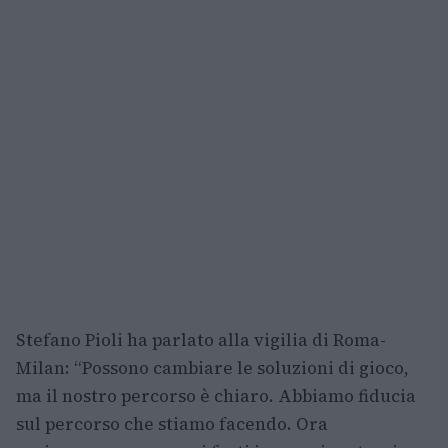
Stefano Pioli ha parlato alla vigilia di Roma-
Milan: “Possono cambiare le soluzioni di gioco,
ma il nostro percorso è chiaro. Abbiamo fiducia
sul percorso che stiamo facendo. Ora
...
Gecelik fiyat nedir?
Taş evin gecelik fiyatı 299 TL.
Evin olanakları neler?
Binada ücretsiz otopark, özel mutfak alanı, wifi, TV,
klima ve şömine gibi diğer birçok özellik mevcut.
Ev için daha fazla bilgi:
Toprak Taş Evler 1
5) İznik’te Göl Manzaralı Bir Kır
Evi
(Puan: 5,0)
--
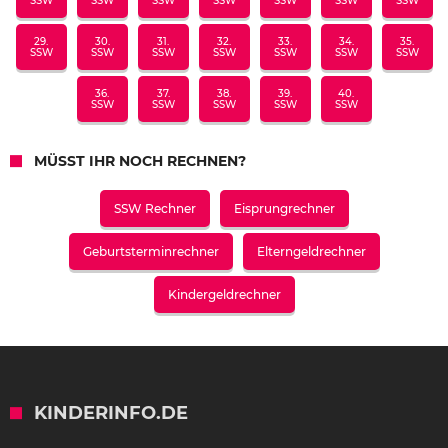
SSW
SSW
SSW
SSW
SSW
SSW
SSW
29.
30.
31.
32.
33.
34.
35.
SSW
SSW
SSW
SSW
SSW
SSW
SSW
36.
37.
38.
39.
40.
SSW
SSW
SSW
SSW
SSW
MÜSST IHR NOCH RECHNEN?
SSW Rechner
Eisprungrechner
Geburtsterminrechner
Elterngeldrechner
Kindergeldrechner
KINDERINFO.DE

### Exercise directions
Transcribe the lines above between the line holding "Stefano Pioli ha" and the line holding "sul percorso che stiamo facendo. Ora", inclusive, exactly as they stand and with nothing added.

### Answer space
Stefano Pioli ha parlato alla vigilia di Roma-
Milan: “Possono cambiare le soluzioni di gioco,
ma il nostro percorso è chiaro. Abbiamo fiducia
sul percorso che stiamo facendo. Ora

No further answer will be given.